Amazon has acquired Shelfari, a site where people can share their reading lists, review books, and find books to read. Others have noted that Shelfari sports a cool user interface, but I note that there are quite a few book list sharing sites out there like it, such as LibraryThing, aNobii, and GoodReads.
I’m not sure that the UI alone is really enough to differentiate Shelfari from the pack, particularly if Amazon over-commercializes it. I think if it tries to push book sales too much, it might easily disaffect the usership and they could easily swing over to one of the handful of competitors.
Amazon has been extremely adept at seeing the potential value of social media, and have been bullish at integrating it. Yet, some of their aggressiveness at pushing their commercial products has seriously degraded the social media value of some of these initiatives. I have more commentary on specifics of this which I’ll share later.
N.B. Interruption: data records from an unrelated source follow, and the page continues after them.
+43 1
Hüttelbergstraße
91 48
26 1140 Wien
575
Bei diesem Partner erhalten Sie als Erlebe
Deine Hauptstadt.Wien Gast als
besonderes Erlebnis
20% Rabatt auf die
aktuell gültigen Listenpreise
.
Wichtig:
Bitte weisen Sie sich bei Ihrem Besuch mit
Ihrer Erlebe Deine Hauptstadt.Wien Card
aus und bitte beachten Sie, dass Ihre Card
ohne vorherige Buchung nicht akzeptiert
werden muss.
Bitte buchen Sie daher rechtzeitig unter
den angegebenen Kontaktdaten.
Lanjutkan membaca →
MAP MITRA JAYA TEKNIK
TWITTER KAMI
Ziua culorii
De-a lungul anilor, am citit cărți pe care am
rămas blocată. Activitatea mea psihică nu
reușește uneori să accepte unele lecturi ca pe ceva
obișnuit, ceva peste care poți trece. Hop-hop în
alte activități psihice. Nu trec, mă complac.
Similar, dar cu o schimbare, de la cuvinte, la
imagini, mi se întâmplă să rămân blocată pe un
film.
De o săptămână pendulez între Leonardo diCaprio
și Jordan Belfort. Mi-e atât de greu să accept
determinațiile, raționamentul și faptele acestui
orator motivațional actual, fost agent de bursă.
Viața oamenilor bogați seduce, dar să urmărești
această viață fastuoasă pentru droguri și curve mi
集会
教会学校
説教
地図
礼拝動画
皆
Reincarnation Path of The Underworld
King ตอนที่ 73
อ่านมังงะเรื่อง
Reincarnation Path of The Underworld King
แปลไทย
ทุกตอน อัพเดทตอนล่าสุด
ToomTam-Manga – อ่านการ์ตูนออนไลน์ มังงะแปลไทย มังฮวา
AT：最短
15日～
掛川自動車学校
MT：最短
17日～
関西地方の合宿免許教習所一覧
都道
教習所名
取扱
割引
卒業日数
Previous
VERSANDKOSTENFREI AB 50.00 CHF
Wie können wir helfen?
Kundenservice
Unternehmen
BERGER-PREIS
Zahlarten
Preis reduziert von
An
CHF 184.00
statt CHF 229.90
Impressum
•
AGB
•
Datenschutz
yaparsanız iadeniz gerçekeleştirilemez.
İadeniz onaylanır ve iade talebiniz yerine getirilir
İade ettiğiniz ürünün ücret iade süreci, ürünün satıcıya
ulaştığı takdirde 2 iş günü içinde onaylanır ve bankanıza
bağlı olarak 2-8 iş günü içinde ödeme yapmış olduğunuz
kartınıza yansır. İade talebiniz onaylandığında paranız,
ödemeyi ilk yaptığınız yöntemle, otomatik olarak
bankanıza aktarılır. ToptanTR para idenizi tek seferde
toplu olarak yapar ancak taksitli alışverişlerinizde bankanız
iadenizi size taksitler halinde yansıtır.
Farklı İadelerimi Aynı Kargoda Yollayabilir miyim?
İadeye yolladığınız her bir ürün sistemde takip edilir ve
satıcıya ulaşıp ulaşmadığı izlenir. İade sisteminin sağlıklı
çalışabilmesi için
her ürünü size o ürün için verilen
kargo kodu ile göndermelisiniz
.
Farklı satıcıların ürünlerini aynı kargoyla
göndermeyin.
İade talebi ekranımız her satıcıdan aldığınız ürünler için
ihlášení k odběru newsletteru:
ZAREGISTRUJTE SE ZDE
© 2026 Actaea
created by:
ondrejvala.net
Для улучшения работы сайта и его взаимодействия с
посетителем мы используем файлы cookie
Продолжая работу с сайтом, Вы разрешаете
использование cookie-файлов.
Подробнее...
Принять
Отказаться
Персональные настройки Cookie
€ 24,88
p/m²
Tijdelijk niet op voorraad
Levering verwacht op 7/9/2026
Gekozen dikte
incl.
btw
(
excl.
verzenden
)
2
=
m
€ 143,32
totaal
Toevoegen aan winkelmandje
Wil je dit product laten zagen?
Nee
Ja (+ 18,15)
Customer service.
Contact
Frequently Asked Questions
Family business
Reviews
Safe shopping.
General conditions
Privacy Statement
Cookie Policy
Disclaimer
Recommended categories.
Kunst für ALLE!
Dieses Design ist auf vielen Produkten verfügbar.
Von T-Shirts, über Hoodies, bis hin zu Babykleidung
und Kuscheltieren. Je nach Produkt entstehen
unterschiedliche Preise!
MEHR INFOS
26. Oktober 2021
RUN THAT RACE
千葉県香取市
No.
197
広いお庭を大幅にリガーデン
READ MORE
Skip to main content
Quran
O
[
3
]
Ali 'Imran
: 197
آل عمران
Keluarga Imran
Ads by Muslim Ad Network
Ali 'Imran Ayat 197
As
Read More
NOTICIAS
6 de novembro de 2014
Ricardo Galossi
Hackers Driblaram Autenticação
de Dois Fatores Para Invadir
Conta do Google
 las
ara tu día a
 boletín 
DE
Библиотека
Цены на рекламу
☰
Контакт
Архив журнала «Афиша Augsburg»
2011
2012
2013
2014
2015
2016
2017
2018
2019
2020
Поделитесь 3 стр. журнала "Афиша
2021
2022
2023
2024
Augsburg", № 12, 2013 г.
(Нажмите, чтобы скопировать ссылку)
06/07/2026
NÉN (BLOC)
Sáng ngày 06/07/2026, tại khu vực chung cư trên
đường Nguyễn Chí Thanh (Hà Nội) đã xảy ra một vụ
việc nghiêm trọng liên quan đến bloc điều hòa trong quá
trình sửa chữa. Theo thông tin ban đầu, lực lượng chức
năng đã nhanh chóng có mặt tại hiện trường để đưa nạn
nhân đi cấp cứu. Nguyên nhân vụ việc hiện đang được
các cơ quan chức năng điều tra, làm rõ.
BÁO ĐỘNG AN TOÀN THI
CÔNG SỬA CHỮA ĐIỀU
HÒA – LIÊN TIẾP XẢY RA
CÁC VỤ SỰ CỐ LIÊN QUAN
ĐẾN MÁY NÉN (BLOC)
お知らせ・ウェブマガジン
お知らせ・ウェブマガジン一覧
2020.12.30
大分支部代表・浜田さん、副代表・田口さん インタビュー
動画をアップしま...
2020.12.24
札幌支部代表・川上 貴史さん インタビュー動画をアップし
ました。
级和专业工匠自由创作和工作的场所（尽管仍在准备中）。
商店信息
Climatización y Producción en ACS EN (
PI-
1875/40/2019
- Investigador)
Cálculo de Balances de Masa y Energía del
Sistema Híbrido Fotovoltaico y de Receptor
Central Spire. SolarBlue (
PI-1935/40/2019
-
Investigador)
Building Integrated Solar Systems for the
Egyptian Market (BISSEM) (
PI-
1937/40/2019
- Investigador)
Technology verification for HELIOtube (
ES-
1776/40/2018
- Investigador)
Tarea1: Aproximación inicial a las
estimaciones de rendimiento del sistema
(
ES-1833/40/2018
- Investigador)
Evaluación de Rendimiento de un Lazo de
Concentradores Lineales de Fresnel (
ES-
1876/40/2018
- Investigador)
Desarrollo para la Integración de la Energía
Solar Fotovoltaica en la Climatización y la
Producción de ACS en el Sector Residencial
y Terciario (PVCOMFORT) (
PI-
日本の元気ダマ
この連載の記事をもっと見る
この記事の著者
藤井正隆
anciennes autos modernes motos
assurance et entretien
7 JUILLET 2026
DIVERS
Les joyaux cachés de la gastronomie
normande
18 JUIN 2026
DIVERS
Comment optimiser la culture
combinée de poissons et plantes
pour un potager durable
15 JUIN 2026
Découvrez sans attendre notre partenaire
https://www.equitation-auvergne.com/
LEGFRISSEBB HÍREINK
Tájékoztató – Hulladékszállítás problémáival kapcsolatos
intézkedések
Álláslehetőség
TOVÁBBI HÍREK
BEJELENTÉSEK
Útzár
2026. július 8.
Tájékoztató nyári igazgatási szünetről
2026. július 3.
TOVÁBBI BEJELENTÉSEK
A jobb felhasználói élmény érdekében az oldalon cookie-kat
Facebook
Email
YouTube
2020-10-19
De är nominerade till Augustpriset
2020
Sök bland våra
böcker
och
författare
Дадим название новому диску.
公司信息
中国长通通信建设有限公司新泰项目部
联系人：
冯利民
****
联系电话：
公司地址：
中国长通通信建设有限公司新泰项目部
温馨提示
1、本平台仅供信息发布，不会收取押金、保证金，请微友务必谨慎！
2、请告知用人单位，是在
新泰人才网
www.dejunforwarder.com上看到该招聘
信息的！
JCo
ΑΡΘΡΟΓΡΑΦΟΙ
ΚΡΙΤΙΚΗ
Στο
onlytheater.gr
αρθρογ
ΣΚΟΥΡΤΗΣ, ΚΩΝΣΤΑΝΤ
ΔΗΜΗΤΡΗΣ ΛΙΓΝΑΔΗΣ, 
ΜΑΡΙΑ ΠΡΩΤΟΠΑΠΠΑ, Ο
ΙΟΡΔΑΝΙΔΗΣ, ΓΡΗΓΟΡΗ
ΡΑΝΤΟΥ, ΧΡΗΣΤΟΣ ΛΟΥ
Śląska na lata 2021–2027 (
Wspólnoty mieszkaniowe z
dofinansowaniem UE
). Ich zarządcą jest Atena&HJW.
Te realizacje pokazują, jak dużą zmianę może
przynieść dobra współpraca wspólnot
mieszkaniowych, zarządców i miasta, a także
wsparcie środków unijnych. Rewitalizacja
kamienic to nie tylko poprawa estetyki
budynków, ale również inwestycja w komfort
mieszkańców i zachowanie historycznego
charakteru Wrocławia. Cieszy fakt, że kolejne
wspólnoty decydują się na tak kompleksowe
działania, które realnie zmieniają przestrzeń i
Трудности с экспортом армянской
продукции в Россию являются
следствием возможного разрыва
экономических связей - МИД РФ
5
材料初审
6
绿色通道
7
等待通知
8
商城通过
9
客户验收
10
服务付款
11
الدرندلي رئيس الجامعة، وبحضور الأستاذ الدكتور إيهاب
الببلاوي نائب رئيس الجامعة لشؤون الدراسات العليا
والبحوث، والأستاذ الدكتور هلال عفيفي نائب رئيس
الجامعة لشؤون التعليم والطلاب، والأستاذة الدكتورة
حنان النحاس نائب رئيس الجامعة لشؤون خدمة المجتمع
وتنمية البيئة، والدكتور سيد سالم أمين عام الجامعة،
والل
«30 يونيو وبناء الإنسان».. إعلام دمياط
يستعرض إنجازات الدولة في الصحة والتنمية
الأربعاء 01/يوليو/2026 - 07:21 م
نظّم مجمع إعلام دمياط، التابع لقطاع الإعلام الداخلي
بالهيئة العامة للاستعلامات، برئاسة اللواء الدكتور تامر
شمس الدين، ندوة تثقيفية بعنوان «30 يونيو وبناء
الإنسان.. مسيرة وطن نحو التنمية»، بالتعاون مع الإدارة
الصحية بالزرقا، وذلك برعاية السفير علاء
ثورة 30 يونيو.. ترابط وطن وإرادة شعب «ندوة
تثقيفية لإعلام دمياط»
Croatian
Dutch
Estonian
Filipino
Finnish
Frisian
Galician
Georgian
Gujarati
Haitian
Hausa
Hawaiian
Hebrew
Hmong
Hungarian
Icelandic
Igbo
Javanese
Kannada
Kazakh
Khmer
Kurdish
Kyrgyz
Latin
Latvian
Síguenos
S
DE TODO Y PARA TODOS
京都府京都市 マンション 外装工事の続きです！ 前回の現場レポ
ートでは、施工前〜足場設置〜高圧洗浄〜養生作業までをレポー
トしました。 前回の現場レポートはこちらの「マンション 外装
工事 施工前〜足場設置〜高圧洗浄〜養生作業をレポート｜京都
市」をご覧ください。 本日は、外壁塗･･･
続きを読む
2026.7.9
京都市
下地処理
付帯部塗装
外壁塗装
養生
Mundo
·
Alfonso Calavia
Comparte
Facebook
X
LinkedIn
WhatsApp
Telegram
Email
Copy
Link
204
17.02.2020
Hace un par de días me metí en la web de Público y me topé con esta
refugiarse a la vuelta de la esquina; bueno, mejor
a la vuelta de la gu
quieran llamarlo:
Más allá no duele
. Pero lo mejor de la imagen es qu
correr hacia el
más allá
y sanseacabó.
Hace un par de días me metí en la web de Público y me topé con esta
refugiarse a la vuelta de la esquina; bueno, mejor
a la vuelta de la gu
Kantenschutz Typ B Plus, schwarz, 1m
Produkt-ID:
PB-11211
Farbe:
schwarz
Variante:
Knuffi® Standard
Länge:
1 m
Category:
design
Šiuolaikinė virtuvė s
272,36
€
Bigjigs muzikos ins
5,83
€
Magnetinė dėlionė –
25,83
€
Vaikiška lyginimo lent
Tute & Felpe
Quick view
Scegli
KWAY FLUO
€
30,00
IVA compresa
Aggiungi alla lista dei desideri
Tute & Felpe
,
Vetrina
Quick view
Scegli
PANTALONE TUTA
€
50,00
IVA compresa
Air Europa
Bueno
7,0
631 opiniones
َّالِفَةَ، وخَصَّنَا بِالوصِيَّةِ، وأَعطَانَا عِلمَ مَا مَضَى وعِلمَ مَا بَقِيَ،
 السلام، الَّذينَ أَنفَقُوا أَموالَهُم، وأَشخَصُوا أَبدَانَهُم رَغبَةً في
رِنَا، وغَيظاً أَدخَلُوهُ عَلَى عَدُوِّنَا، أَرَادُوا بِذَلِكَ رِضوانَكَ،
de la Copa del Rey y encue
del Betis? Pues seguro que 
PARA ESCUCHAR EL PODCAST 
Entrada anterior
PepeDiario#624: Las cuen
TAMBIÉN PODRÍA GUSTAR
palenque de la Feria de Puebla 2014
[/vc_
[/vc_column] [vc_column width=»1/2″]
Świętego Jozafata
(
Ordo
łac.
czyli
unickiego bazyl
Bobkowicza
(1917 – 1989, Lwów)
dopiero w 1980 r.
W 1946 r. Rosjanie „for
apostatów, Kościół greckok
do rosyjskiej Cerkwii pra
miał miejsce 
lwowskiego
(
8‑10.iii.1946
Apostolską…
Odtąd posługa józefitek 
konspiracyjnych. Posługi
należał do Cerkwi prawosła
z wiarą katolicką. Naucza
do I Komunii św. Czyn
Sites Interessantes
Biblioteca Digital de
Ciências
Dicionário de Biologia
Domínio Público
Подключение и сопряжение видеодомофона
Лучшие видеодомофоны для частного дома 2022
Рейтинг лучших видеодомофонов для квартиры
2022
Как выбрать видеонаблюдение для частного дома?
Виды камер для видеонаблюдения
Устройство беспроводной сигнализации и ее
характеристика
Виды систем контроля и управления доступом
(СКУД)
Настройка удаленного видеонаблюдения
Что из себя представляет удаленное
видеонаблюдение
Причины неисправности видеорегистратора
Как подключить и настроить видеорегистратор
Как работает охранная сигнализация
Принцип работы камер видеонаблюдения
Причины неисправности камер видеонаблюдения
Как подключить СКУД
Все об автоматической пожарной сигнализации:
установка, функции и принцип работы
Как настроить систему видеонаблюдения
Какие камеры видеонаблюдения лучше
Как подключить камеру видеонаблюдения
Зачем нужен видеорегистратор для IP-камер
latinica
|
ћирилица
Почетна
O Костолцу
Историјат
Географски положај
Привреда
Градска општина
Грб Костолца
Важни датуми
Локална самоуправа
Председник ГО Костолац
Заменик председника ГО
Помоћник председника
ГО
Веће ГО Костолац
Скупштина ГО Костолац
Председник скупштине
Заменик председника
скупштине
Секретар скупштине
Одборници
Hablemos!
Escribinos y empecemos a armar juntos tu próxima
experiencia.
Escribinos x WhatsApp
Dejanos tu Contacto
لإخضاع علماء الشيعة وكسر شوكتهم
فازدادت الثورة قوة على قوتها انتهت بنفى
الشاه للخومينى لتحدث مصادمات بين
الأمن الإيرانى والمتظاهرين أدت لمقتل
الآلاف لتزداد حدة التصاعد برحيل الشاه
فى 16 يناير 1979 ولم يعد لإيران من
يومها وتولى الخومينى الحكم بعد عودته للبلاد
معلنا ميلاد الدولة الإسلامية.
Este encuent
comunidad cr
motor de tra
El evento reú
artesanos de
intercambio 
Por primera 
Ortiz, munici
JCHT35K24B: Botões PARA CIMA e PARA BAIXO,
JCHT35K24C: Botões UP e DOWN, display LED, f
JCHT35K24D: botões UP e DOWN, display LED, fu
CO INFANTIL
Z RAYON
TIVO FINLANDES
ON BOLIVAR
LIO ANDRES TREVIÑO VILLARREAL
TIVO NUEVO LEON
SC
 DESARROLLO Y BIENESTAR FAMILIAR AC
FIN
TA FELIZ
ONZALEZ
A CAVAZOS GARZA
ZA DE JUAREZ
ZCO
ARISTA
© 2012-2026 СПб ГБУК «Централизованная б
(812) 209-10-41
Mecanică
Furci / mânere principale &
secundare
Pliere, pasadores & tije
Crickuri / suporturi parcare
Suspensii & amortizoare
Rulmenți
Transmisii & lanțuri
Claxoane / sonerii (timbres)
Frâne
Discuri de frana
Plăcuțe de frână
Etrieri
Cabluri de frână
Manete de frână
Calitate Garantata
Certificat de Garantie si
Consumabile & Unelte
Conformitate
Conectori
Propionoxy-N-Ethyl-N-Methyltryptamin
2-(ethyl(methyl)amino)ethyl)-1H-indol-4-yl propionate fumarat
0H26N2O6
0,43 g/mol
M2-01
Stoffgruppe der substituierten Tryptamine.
A number of large internet companies have gone the acquisition route to try to combine the benefits of social media into their existing content and commercial sites. Thus far, it’s not entirely clear that this strategy works longterm, because the commercialization of social media sites tends to irritate users and makes their users take a cynical view about their involvement. A notable exception to this is Flickr, a photo sharing site which Yahoo! acquired and which continues to grow in popularity and usage.
Google also sees the potential of book reviews and sharing of reading lists — I recently blogged about how Google added shared reading lists for politicians and pundits.